INSTRUCTIONS FOR THE TASK: Where a line holds the word "card", copy that line from the data below.

§ §

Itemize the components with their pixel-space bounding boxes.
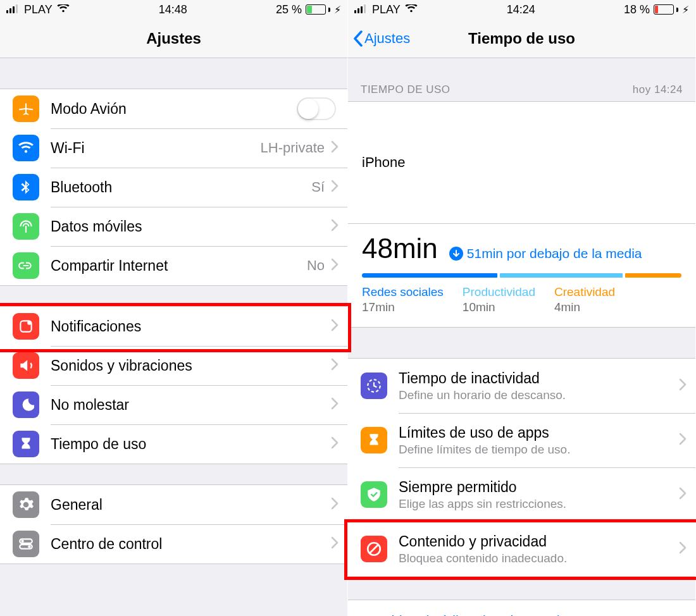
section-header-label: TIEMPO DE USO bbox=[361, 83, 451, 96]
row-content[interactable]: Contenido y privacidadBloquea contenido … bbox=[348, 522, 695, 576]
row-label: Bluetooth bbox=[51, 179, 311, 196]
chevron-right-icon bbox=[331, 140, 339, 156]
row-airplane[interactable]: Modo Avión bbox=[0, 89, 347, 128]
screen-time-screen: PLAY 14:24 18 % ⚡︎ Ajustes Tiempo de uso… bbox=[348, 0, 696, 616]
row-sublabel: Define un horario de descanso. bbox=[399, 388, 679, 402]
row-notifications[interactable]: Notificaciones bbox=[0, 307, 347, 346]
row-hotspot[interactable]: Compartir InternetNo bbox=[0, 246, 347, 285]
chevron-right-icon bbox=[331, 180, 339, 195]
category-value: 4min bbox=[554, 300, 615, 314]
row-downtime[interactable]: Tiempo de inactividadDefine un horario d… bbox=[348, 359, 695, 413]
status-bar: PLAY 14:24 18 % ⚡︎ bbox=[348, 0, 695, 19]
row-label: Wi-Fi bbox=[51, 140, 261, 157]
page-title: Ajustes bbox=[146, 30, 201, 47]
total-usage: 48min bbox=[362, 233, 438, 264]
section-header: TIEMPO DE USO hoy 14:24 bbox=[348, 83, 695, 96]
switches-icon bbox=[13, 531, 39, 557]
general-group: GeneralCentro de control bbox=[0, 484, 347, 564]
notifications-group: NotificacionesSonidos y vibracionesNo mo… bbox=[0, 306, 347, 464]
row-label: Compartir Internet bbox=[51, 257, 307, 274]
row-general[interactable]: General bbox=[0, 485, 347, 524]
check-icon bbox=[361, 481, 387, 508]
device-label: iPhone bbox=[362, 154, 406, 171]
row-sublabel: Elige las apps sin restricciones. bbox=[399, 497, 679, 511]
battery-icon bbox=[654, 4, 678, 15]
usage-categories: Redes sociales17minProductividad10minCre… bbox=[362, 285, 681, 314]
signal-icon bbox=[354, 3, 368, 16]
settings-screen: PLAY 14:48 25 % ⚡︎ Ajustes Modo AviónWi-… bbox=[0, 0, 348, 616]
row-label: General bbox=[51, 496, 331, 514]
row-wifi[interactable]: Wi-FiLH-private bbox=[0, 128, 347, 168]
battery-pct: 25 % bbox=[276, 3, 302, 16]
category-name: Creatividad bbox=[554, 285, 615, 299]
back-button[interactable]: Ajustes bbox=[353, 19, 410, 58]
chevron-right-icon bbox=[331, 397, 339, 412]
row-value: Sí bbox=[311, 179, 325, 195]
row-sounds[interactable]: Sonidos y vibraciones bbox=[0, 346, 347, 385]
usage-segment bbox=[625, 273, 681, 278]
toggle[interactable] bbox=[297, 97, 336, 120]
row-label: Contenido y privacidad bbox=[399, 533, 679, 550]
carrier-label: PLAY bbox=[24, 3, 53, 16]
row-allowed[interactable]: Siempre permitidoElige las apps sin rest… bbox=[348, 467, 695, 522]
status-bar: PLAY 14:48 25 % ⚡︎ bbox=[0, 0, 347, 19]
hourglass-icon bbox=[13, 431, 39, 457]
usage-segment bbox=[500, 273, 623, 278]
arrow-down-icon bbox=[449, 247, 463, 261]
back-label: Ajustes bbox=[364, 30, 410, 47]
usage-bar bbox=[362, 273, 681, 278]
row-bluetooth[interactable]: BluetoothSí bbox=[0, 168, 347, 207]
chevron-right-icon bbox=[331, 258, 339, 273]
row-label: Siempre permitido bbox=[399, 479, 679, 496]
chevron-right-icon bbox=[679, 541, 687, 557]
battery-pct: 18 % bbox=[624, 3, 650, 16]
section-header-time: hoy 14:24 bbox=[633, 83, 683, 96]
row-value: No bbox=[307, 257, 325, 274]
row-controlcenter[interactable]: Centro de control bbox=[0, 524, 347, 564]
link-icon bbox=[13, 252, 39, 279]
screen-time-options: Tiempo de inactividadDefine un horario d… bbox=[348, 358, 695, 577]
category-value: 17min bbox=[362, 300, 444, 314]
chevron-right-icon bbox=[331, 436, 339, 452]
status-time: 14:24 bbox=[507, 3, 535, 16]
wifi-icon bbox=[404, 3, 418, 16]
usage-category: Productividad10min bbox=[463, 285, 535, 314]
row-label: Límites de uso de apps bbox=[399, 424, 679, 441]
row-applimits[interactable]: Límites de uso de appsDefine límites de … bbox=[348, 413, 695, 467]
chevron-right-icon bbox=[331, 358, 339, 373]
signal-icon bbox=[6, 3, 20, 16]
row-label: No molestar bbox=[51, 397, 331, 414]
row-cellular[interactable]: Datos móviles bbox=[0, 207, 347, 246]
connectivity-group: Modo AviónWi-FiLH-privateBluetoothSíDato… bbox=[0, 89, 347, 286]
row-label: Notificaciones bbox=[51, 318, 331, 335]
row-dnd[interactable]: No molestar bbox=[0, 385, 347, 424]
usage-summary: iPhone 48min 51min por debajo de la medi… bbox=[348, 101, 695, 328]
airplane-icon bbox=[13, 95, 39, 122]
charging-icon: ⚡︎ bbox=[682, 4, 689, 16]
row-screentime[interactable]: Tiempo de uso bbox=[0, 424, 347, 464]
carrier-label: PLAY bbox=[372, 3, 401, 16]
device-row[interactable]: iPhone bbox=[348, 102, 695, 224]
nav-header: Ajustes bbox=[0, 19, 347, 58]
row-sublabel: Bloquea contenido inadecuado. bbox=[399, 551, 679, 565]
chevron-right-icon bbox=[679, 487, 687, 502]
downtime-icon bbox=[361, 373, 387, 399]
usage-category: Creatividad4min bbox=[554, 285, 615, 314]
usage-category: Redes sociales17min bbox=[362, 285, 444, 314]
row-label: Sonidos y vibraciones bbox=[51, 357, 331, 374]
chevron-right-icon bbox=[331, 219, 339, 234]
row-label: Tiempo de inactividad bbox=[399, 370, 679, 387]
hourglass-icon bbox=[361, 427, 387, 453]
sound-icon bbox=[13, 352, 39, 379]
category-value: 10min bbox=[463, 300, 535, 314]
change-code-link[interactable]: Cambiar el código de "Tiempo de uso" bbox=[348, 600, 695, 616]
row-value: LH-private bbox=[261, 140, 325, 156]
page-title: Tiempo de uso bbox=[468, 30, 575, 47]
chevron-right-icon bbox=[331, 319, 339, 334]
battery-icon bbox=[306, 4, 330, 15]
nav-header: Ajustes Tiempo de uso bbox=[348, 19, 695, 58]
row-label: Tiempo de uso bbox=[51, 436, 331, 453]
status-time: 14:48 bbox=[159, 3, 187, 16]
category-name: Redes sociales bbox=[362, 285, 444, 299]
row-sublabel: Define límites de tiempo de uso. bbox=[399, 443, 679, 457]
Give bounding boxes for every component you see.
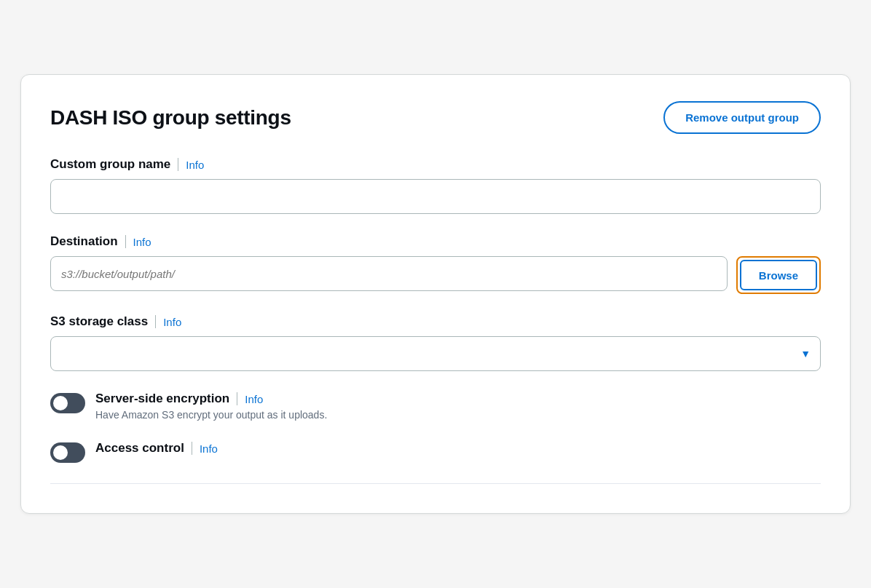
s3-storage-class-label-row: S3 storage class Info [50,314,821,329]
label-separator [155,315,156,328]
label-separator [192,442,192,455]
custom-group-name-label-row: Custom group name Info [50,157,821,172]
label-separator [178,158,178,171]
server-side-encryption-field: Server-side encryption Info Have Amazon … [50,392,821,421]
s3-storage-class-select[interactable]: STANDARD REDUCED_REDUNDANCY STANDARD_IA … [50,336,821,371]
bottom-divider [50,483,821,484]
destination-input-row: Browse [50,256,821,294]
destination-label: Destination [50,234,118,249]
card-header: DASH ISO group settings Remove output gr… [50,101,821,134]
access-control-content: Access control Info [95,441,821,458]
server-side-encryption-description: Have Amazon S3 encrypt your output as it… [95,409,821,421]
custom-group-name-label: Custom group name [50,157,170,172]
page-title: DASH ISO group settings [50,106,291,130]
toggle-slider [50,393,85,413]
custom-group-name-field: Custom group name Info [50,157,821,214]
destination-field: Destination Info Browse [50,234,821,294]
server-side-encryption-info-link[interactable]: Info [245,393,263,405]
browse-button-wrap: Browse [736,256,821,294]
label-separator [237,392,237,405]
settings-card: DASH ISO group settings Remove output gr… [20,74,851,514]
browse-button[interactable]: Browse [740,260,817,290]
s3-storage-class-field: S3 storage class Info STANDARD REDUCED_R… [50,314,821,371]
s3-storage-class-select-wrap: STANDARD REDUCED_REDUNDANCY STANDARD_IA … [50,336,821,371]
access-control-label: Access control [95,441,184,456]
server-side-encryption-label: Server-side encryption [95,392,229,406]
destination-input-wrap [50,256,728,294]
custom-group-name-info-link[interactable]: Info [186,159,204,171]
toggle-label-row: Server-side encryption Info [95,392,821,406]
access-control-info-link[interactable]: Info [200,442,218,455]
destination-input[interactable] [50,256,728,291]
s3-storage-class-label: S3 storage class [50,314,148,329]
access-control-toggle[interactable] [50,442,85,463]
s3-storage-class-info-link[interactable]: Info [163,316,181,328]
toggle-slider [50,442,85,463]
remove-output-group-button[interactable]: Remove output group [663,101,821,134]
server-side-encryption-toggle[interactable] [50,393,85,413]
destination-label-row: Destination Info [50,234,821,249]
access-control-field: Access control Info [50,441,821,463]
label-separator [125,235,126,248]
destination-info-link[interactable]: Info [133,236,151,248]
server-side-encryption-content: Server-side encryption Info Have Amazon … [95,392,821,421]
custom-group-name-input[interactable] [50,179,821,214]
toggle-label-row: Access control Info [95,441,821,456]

§ §

SOLVED EXERCISE:
card-header: DASH ISO group settings Remove output gr… [50,101,821,134]
settings-card: DASH ISO group settings Remove output gr… [20,74,851,514]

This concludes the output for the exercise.